London gold market has a long history, and its development history can be traced back to more than 300 years ago. 1804, London replaced Amsterdam in the Netherlands as the world gold trading center. 19 19, the London gold market was formally established, and gold was priced twice every morning and afternoon. The gold market price of that day was set by the five major gold banks, which has been affecting the transactions between new york and Hongkong. The supplier of market gold is mainly South Africa. Before 1982, the London gold market was mainly engaged in spot trading of gold. In April 1982, the London futures gold market opened. At present, London is still the largest gold market in the world.
London International Financial Futures Exchange (LIFFE) officially opened on 1982, which is the earliest and most active financial futures exchange in Europe. Although the establishment of the exchange is ten years later than the earliest financial trading market in the United States, it is still of great significance to maintain London's position as a traditional financial center.
19 19 September 12 am 1 1 produced the first gold fixing, when the price of gold was set at 4 pounds, 8 shillings and 9 pence per ounce. The first few days were telephone quotations, and then it was decided to hold a formal meeting in the office of Rothschild Bank in Xin Street, Switzerland. Today, the price of gold is fixed twice a day, 10:30 am and 3:00 pm.
The fixing price of gold in London is unique. Different from other gold markets, it only provides a single gold trading quotation for traders in the market. The standard price it provides is widely used as the middle price by producers, consumers and central banks. There are five bank members involved in the pricing, and each time they set the price, they send a representative to participate. These people keep in touch with their trading halls by telephone during the booking process.
At the beginning of each order, the chairman (who has been the representative of Lohill Bank since 19 19) announced an opening price to the other four representatives, who reported to their trading hall and then passed it on to their customers.

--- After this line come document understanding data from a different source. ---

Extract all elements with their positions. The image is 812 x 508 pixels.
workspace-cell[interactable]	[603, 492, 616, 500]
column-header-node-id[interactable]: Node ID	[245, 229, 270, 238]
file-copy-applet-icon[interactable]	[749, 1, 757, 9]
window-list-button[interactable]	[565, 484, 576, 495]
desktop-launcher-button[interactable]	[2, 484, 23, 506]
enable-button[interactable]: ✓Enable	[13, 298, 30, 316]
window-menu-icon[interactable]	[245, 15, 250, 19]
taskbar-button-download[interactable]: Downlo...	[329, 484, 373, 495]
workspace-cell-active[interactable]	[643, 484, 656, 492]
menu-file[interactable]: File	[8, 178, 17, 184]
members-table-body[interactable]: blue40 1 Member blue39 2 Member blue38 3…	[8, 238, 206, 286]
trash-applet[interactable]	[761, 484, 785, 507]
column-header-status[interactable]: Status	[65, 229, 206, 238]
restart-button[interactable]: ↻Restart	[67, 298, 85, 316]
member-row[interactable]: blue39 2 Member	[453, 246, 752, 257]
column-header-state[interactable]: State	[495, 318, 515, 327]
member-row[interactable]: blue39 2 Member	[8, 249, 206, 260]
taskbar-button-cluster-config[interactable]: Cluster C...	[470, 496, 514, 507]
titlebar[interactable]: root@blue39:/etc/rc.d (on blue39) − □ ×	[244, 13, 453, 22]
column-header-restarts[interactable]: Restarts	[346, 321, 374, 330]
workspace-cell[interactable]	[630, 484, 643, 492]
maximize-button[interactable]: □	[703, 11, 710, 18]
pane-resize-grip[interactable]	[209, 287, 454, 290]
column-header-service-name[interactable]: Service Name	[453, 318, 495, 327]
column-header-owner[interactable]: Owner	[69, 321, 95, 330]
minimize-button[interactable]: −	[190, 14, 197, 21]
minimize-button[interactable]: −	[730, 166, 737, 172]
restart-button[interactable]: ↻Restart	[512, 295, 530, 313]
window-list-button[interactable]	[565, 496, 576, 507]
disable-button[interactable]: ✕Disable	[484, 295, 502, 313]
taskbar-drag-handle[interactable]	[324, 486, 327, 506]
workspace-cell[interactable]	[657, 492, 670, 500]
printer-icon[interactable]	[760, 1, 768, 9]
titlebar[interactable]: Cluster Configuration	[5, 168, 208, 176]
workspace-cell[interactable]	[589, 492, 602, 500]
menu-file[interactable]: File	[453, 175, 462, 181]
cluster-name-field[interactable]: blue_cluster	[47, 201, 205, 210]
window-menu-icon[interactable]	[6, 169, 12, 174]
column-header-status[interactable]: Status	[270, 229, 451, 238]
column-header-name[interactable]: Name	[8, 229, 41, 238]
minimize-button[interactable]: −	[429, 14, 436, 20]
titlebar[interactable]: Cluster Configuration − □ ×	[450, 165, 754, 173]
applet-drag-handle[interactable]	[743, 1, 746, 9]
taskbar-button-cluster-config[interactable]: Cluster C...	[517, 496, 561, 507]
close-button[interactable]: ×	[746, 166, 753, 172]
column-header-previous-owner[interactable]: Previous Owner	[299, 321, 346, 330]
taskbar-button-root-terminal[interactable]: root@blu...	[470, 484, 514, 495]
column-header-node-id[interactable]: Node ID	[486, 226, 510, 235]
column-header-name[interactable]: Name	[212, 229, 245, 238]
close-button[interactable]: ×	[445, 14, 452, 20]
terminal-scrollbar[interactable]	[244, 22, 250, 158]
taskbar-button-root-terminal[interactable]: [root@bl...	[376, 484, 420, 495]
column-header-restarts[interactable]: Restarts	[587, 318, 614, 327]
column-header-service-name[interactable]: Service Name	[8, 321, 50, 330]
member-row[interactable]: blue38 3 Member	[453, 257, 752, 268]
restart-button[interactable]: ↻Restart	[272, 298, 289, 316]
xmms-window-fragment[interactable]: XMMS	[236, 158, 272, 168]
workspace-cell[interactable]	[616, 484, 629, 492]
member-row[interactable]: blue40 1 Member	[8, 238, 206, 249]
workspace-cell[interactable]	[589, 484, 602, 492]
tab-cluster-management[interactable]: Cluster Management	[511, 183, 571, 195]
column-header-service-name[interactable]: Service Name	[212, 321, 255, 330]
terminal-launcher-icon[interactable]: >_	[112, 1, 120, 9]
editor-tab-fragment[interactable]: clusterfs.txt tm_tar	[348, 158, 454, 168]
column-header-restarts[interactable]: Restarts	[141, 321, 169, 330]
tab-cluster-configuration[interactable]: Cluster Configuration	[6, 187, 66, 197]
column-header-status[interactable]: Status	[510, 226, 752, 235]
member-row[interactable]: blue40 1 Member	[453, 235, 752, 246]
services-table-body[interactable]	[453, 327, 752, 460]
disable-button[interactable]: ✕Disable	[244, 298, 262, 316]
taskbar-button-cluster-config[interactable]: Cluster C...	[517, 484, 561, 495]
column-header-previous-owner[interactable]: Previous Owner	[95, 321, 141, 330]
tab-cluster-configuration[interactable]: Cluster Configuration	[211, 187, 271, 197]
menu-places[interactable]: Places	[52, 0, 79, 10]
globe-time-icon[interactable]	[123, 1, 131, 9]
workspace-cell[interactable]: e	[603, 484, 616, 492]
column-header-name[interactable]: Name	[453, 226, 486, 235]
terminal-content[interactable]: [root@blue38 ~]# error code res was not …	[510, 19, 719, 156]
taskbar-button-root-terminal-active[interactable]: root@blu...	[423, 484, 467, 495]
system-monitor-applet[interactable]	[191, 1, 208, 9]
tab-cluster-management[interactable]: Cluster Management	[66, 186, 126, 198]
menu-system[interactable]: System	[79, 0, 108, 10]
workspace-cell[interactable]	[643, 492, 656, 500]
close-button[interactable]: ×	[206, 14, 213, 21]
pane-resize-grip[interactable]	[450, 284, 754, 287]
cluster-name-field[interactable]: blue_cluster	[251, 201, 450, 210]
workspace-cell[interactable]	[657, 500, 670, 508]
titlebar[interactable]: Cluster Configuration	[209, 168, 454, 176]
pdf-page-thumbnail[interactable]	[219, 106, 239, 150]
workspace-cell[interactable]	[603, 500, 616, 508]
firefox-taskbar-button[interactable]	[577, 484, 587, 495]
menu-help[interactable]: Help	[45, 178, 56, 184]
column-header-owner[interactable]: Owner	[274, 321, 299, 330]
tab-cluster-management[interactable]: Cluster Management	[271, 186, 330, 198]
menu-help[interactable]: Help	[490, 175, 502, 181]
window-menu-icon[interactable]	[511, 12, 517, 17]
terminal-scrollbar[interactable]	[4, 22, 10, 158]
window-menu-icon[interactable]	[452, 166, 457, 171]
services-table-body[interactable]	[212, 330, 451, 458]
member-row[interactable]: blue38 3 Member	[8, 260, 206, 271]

The bank instructed their representatives to announce whether they would buy or sell at this price according to the orders they received. As long as there are buyers and sellers at this price, they will be asked how many gold bricks they need to trade.
If there is only buying or selling at this price, or the quantity of buying and selling of gold bricks is unbalanced, the price will fluctuate up and down, and the above procedure will be repeated until it is balanced, so the chairman announces the firm offer. If the number of buyers and sellers is less than 25, a firm offer will be announced. If necessary, the pricing process will continue until both buyers and sellers are satisfied. Usually it only takes 15 minutes or less, but sometimes it takes more than an hour.
Customers can place orders in advance before pricing. You can also understand the price changes in the whole pricing process and change the order at any time until the quotation is fixed. In order to ensure that the chairman can know the change of any order quickly, every representative has a small flag on his desk. When he hears the change request from his trading floor, he will immediately hang it up. As long as the flag is held, the chairman will not announce the price limit.